▸ DIRECTIONS: Repeat verbatim what the listing holds, but not its pictures.

*** SUPPLIED MATERIAL ***

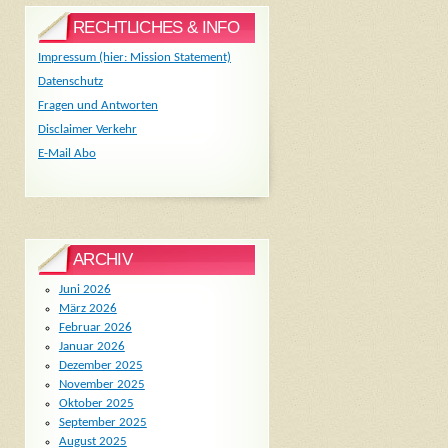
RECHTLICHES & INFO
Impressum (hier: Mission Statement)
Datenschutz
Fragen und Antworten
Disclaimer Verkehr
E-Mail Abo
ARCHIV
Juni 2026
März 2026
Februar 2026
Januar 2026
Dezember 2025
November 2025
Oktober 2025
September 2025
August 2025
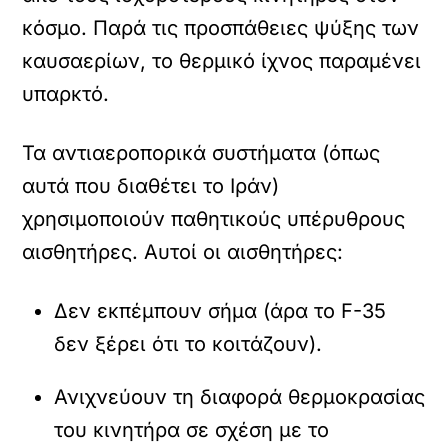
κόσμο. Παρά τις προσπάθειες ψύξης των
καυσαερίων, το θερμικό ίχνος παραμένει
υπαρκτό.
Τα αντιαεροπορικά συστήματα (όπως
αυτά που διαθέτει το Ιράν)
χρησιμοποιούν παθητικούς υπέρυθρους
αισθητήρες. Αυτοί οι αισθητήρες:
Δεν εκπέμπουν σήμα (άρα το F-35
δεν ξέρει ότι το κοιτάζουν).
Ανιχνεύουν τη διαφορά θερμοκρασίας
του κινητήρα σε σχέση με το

*** End of SUPPLIED MATERIAL ***

▸ RESPONSE AREA:
RECHTLICHES & INFO
Impressum (hier: Mission Statement)
Datenschutz
Fragen und Antworten
Disclaimer Verkehr
E-Mail Abo
ARCHIV
Juni 2026
März 2026
Februar 2026
Januar 2026
Dezember 2025
November 2025
Oktober 2025
September 2025
August 2025
κόσμο. Παρά τις προσπάθειες ψύξης των
καυσαερίων, το θερμικό ίχνος παραμένει
υπαρκτό.
Τα αντιαεροπορικά συστήματα (όπως
αυτά που διαθέτει το Ιράν)
χρησιμοποιούν παθητικούς υπέρυθρους
αισθητήρες. Αυτοί οι αισθητήρες:
Δεν εκπέμπουν σήμα (άρα το F-35
δεν ξέρει ότι το κοιτάζουν).
Ανιχνεύουν τη διαφορά θερμοκρασίας
του κινητήρα σε σχέση με το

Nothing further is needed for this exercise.